Die Autoren sind extrem zuversichtlich in ihre Ergebnisse, aber sie sind präzise in Bezug auf deren Grenzen. Sie haben nicht nur geraten; sie haben einen strengen mathematischen Beweis aufgebaut. Sie zeigen, dass unter einer Vielzahl von Bedingungen der „Schutz bei Scheitern“-Vertrag der einzigartige, günstigste Weg ist, um das gewünschte Verhalten zu erreichen.
Sie beweisen jedoch auch, dass man niemals perfekte Ergebnisse erzielen kann. Selbst mit dem besten Vertrag wird die Organisation niemals das „First-Best“-Szenario erreichen (in dem jedes Projekt, das funktionieren könnte, auch empfohlen wird). Die Mathematik zeigt, dass die Kosten für die Behebung des letzten Restes an Zögern zu hoch sind. Die optimale Strategie besteht also immer darin, ein Teil des Problems zu lösen, aber nicht alles. Die Organisation wird immer noch erleben, dass einige Experten ein wenig zu vorsichtig spielen, aber nicht so sehr als ohne den Vertrag.
Die Geheimwaffe: Vertrauliche Bewertungen
Das Paper untersucht auch ein zweites Werkzeug: interne Überprüfungen. Stellen Sie sich ein Komitee vor, das die riskanten Projekte prüft, bevor sie starten.
- Transparente Bewertung: Wenn das Komitee „Nein“ sagt, sieht das jeder. Der Experte wirkt schlecht, genau wie wenn das Projekt später scheitern würde. Das hilft nicht viel.
- Vertrauliche Bewertung: Wenn das Komitee „Nein“ sagt, behält es dies geheim. Für die Außenwelt sieht es so aus, als hätte der Experte sich einfach dazu entschieden, das Projekt nicht zu starten (ein sicherer, neutraler Schritt).

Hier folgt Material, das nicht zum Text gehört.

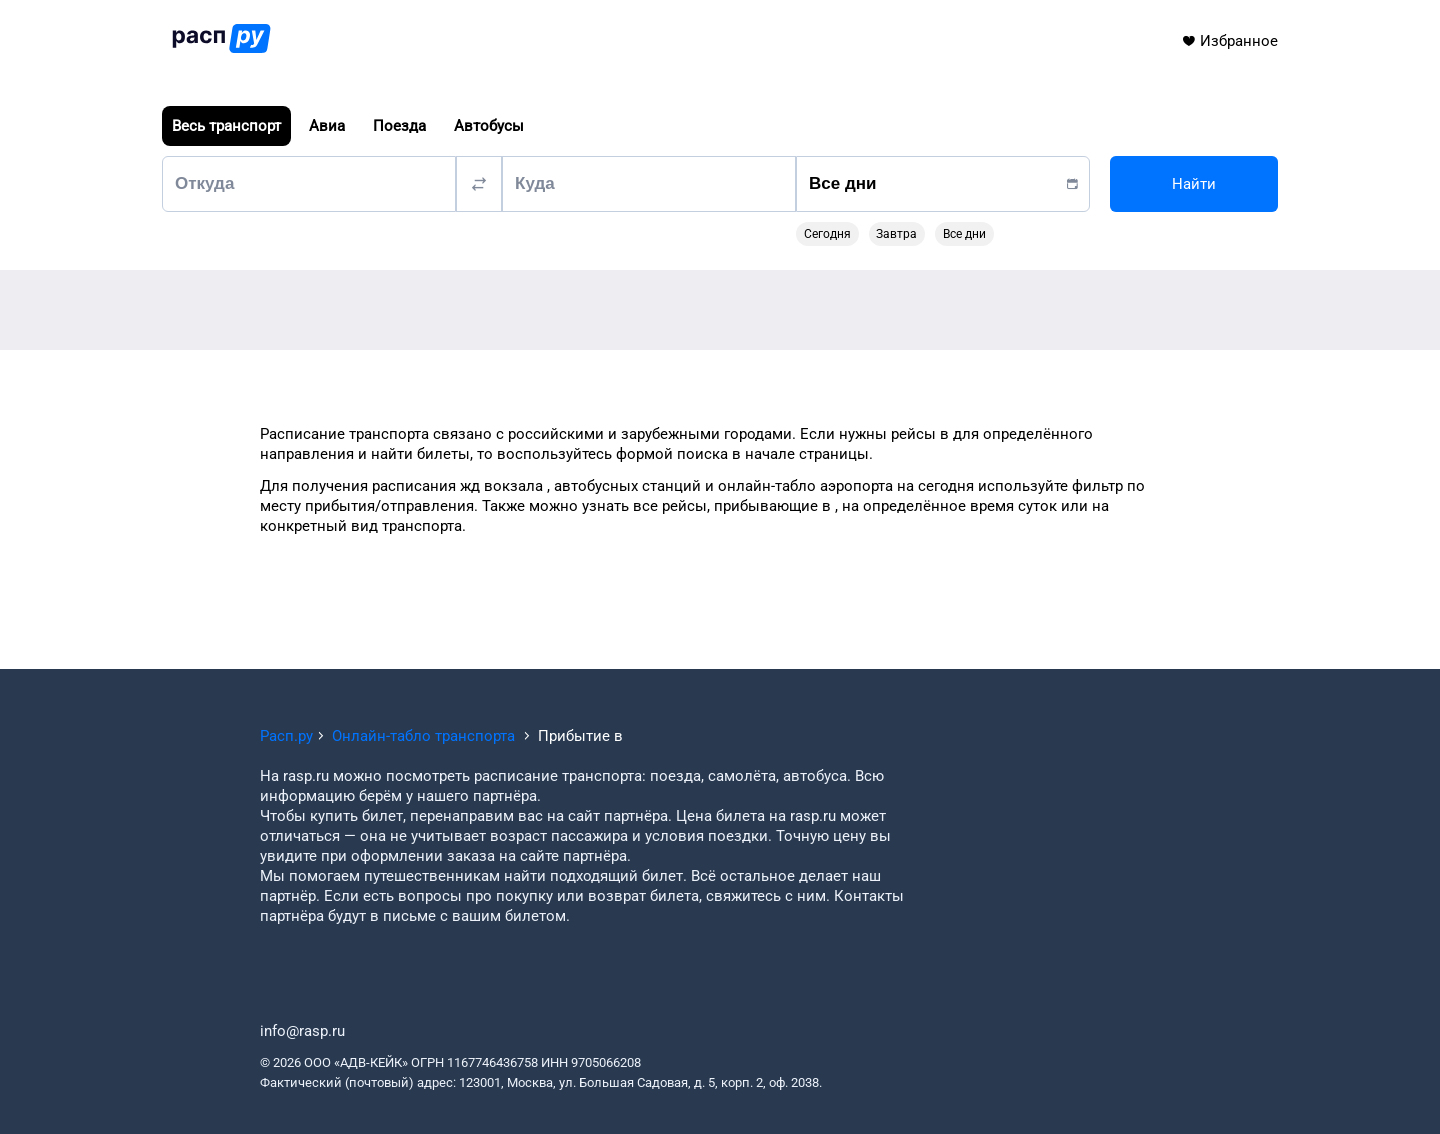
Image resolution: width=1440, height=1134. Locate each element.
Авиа (327, 126)
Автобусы (489, 126)
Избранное (1229, 41)
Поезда (399, 126)
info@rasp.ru (302, 1031)
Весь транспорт (226, 126)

Die Autoren finden heraus, dass vertrauliche Bewertungen ein mächtiges Substitut für Geldzahlungen sind. Indem sie die „Nein“-Stimmen verbergen, schützen die Organisation die Reputation des Experten, ohne einen Cent auszugeben. Tatsächlich zeigen sie, dass vertrauliche Bewertungen sogar besser als transparente Bewertungen sind, um das Risiko zu fördern, da sie den „Karriereschaden“ verhindern, bevor er überhaupt entsteht.
Das Fazrazit
Das Paper kommt zu einer einfachen, praktischen Regel für Chefs und Manager: Wenn Sie wollen, dass Ihre Experten kluge Risiken eingehen, versprechen Sie ihnen nicht nur einen goldenen Stern für den Erfolg. Bieten Sie ihnen stattdessen ein Sicherheitsnetz an, falls etwas schiefgeht. Bezahlen Sie sie (oder schützen Sie ihren Job), wenn ein vernünftiges Wagnis scheitert. Es klingt seltsam, für das Scheitern zu bezahlen, aber es ist der effizienteste Weg, um zu verhindern, dass Experten zu vorsichtig agieren. Und wenn Sie nicht bezahlen können, sorgen Sie einfach dafür, dass Ihre internen „Nein“-Stimmen vertraulich bleiben. Auf diese Weise wissen die Experten, dass eine gescheiterte Idee nicht ihre Karriere ruinieren wird, und sie werden mutig genug sein, auch die Mondschüsse zu wagen.